# Named Entity Linking using Knowledge-base

In this notebook, we show how we approached to link the ambiguous entities using SpaCy's Knowledge-base.
The datasets we used is the list of all the company entities from DBPedia.
Also, we can explore different datasets in the future (Wikidata, Bloomberg, etc.)

In [1]:
import spacy
nlp = spacy.load("en_core_web_lg")
import pandas as pd
import glob
import numpy as np
from spacy.kb import KnowledgeBase


In [2]:
import warnings;
warnings.filterwarnings('ignore');

In [12]:
def load_entities():

    # load the pre-processed entity dataframe from DBPedia
    ent_df = pd.read_csv("ent_df.csv")
    
    # create a dictionary to store info
    names = dict()
    descriptions = dict()
    alias = dict()
    
    # store each value in a dictionary
    for idx, row in ent_df.iterrows():
        cid = row[0]
        name = row[1]
        ali = row[2]
        desc = row[3]
        
        # assign in ditionaries
        names[cid] = name
        descriptions[cid] = desc
        
        # make sure that alias and name are not the same
        if name != ali:
            alias[cid] = ali
        
    return names, descriptions, alias, ent_df

In [19]:
def insert_entities(kb,dic, length = 300, freq = 1):
    """
        this function adds entities to the KB based on the given dictionary
    """
    for qid, item in dic.items():
        
        # Check if the item exists in the KB
        if len(kb.get_candidates(str(item)))>0:
            continue
        
        # Create the vectorized entity. For now, it's a vector of zeros
        item_enc = np.zeros(length)
        
        # insert the entities
        kb.add_entity(entity=qid, entity_vector = item_enc, freq = freq)
    
    return kb

In [None]:
def insert_alias(kb, dic, prob=[1]):
    """
        this functions adds alias to entities in the KB based on the given dictionary
    """
    for qid, ali in dic.items():
        kb.add_alias(alias=str(ali), entities=[qid], probabilities=prob)
        kb.add_alias(alias=str(ali.lower()), entities=[qid],  probabilities=prob)

In [14]:
# load entities based on the files
name_dict, desc_dict, alias_dict, ent_df = load_entities()

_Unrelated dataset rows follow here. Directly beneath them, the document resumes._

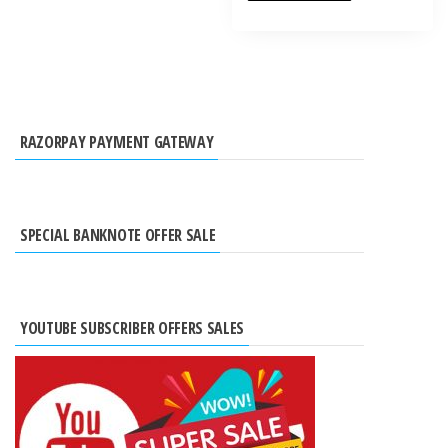
RAZORPAY PAYMENT GATEWAY
SPECIAL BANKNOTE OFFER SALE
YOUTUBE SUBSCRIBER OFFERS SALES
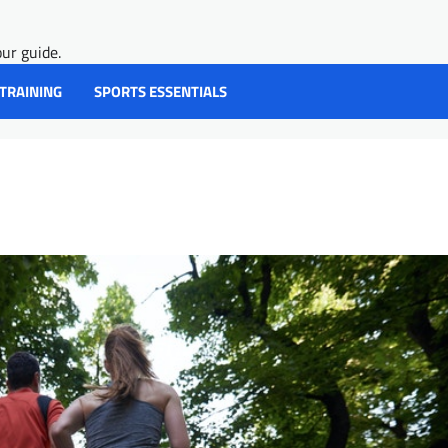
ur guide.
 TRAINING
SPORTS ESSENTIALS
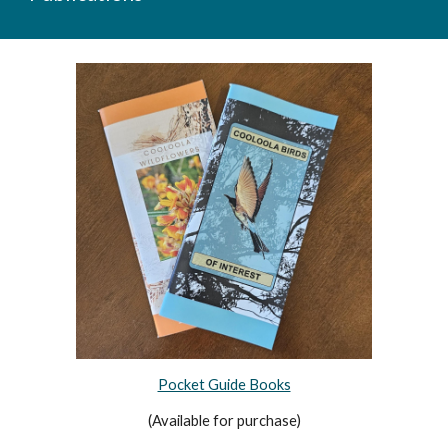
Pocket Guide Books
(Available for purchase)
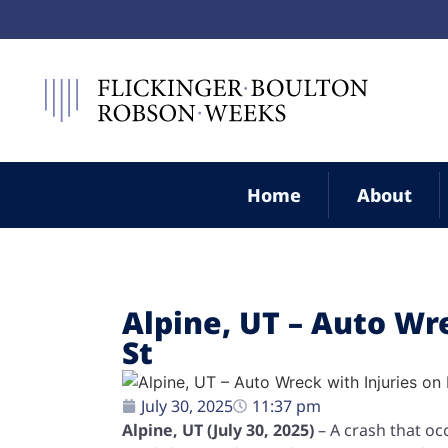
Home
About
Alpine, UT – Auto Wr
St
July 30, 2025
11:37 pm
Alpine, UT (July 30, 2025)
– A crash that oc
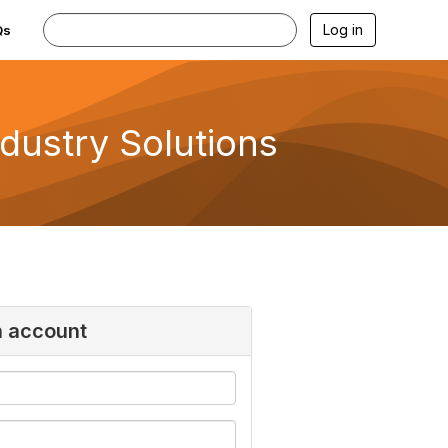
Log in
Qs
ndustry Solutions
n account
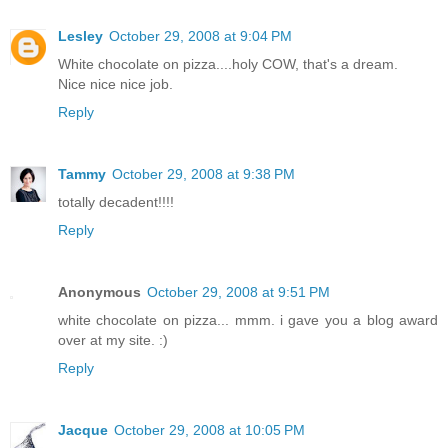
Lesley
October 29, 2008 at 9:04 PM
White chocolate on pizza....holy COW, that's a dream.
Nice nice nice job.
Reply
Tammy
October 29, 2008 at 9:38 PM
totally decadent!!!!
Reply
Anonymous
October 29, 2008 at 9:51 PM
white chocolate on pizza... mmm. i gave you a blog award
over at my site. :)
Reply
Jacque
October 29, 2008 at 10:05 PM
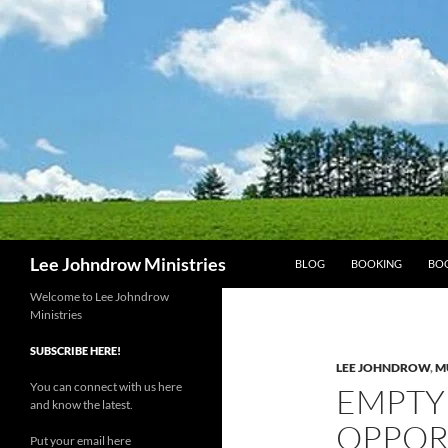
Skip
to
content
Search
Lee Johndrow Ministries
BLOG
BOOKING
BO
Welcome to Lee Johndrow
Ministries
SUBSCRIBE HERE!
LEE JOHNDROW
,
M
You can connect with us here
EMPTY 
and know the latest.
OPPOR
Put your email here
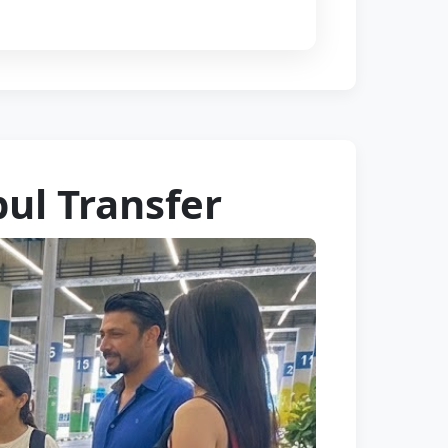
bul Transfer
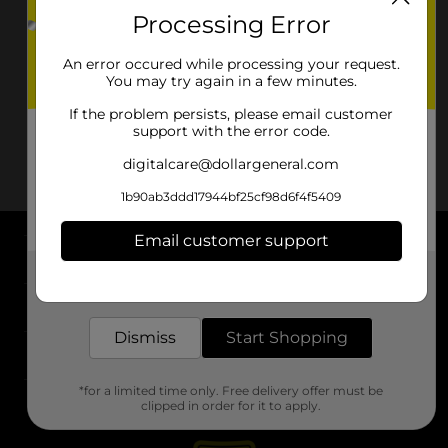
Processing Error
An error occured while processing your request.
You may try again in a few minutes.
If the problem persists, please email customer
support with the error code.
digitalcare@dollargeneral.com
1b90ab3ddd17944bf25cf98d6f4f5409
Email customer support
About DG
Get the items you need and the deals you want,
delivered to your door in as little as an hour!
Support
Dismiss
Start Shopping
Stores
*for a limited time only. Free delivery offer must be
Services
clipped in order for it to apply.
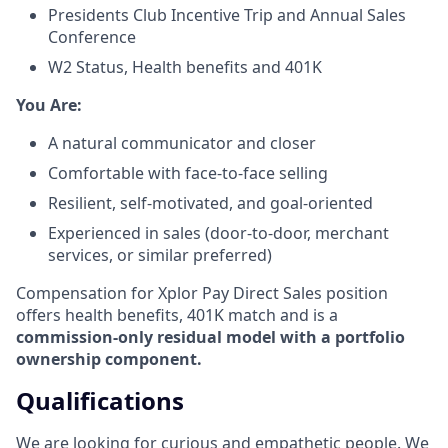
Presidents Club Incentive Trip and Annual Sales
Conference
W2 Status, Health benefits and 401K
​You Are:​
A natural communicator and closer​
Comfortable with face-to-face selling​
Resilient, self-motivated, and goal-oriented​
Experienced in sales (door-to-door, merchant
services, or similar preferred)
Compensation for Xplor Pay Direct Sales position
offers health benefits, 401K match and is a
commission-only residual model with a portfolio
ownership component.
Qualifications
We are looking for curious and empathetic people. We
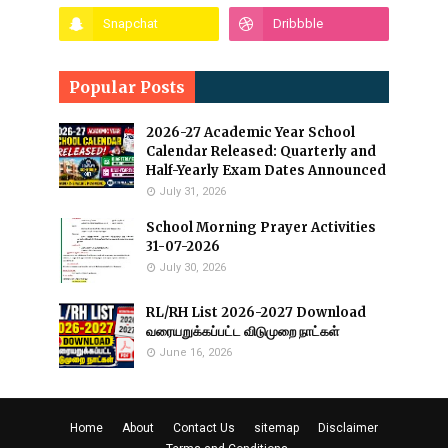
Popular Posts
2026-27 Academic Year School
Calendar Released: Quarterly and
Half-Yearly Exam Dates Announced
July 31, 2026
School Morning Prayer Activities
31-07-2026
July 30, 2026
RL/RH List 2026-2027 Download
வரையறுக்கப்பட்ட விடுமுறை நாட்கள்
June 16, 2026
Home
About
Contact Us
sitemap
Disclaimer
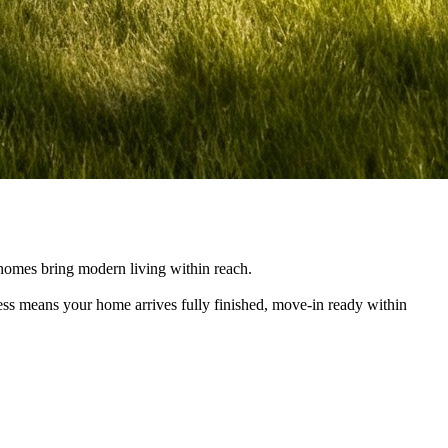
e homes bring modern living within reach.
cess means your home arrives fully finished, move-in ready within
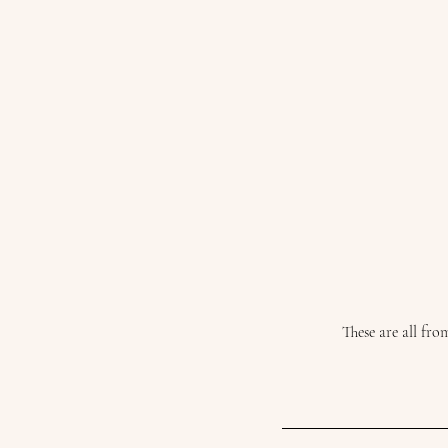
These are all fr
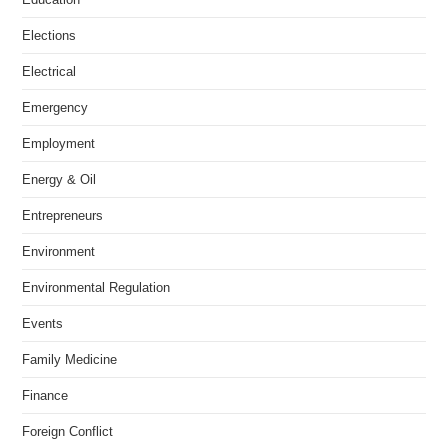
Elections
Electrical
Emergency
Employment
Energy & Oil
Entrepreneurs
Environment
Environmental Regulation
Events
Family Medicine
Finance
Foreign Conflict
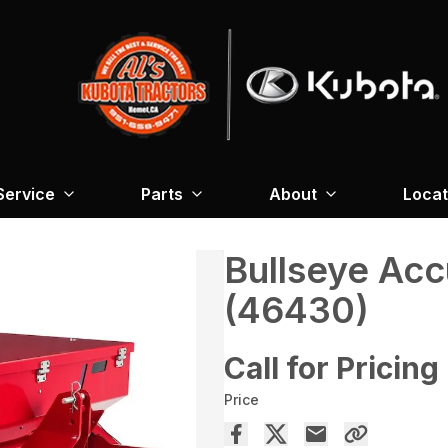
Service
Parts
About
Locat
Bullseye Ac
(46430)
Call for Pricing
Price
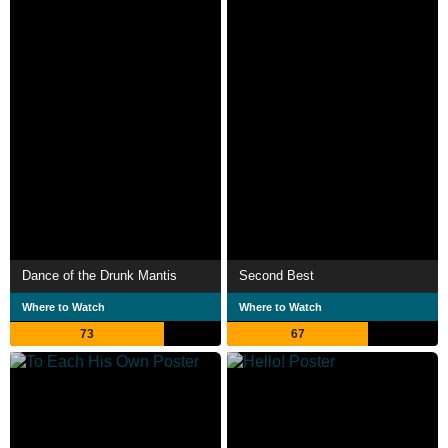
Dance of the Drunk Mantis
Second Best
Where to Watch
Where to Watch
73
67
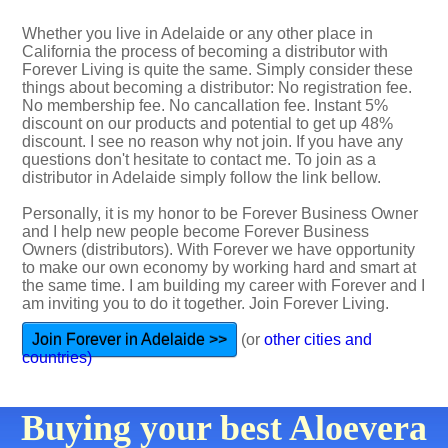
Whether you live in Adelaide or any other place in
California the process of becoming a distributor with
Forever Living is quite the same. Simply consider these
things about becoming a distributor: No registration fee.
No membership fee. No cancallation fee. Instant 5%
discount on our products and potential to get up 48%
discount. I see no reason why not join. If you have any
questions don't hesitate to contact me. To join as a
distributor in Adelaide simply follow the link bellow.
Personally, it is my honor to be Forever Business Owner
and I help new people become Forever Business
Owners (distributors). With Forever we have opportunity
to make our own economy by working hard and smart at
the same time. I am building my career with Forever and I
am inviting you to do it together. Join Forever Living.
Join Forever in Adelaide >>
(or
other cities and
countries)
Buying your best Aloevera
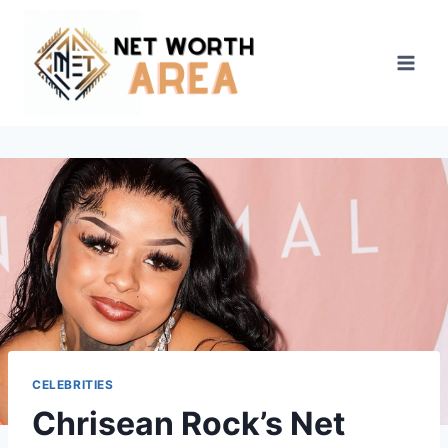
Skip
to
content
CELEBRITIES
Chrisean Rock’s Net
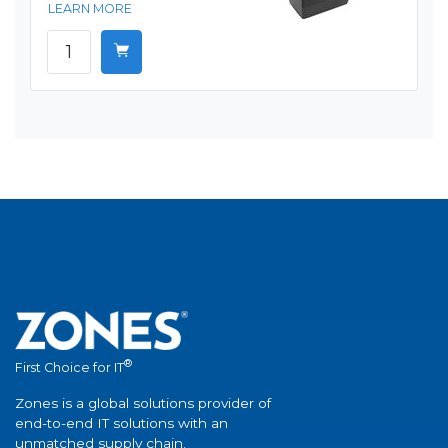
LEARN MORE
®
First Choice for IT
Zones is a global solutions provider of
end-to-end IT solutions with an
unmatched supply chain.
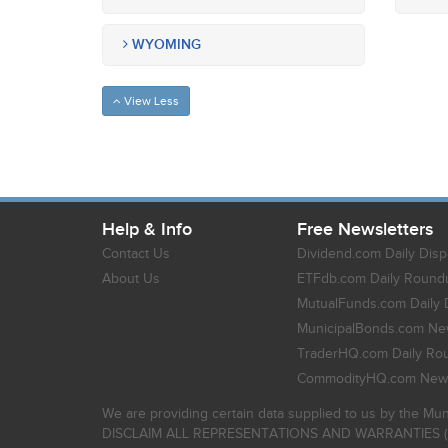
WYOMING
View Less
Help & Info
Free Newsletters
Contact Us
Dividend.com Daily Disp
About Us
ETFdb.com Daily Round
MutualFunds.com Daily 
MunicipalBonds.com New
TraderHQ.com Daily Ro
CommodityHQ.com News
We are providing certain data supplied to us by the Mun
DISCLAIM ALL REPRESENTATIONS AND WARRANTIES (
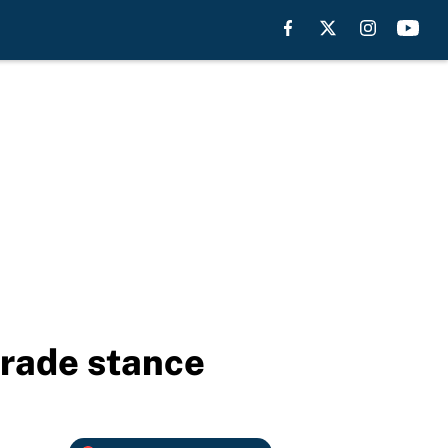
trade stance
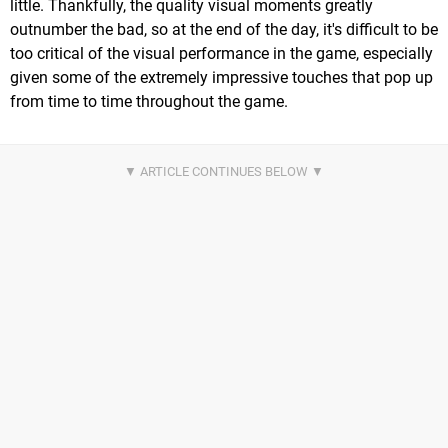
little. Thankfully, the quality visual moments greatly
outnumber the bad, so at the end of the day, it's difficult to be
too critical of the visual performance in the game, especially
given some of the extremely impressive touches that pop up
from time to time throughout the game.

# Below is how we added the entities into the newly created knoweldge base.
# Since we already have a pre-defined knowledge-base, we are going to use it.

kb = KnowledgeBase(vocab=nlp.vocab, entity_vector_length=300)

"""
kb = KnowledgeBase(vocab=nlp.vocab, entity_vector_length=300)
for qid, desc in desc_dict.items():
    #desc_doc = nlp(str(desc))
    #desc_enc = desc_doc.vector
    desc_enc = np.zeros(300)
    kb.add_entity(entity=qid, entity_vector=desc_enc, freq=5)

# Add entities
kb = insert_entities(kb, desc_dict)

# Add aliases
kb = insert_alias(kb, name_dict)

# Add aliases
kb = insert_alias(kb, alias_dict)


"""

# Load th pre-defined knowledge-base
kb.load_bulk("kb_new")


## Add entities from the knowledge-graph

In order to add the entities we extracted from 10-K to the knowledge-base, we first need to check if the entity is already in the KB or not. If it is not in the KB, we need to add new entity to the KB.

In [20]:
def check_add_kb(kb, lst):
    """
        This function first checks if the given entity is in the KB.
        If not, we add the entity to the KB.
        Also, it addas alias to the KB for future usage
        
    """
    for item in lst:
        if kb.get_candidates(item):
            continue
        else:
            print(item)
            kb.add_entity(entity=item, entity_vector = np.zeros(300), freq = 1)
            kb.add_alias(alias=str(item), entities=[item], probabilities=[1])
            kb.add_alias(alias=str(item).lower(), entities=[item], probabilities=[1])
    
    return kb


In [None]:
# Load the sentences
sent_df = pd.read_csv("automobile_sents.csv")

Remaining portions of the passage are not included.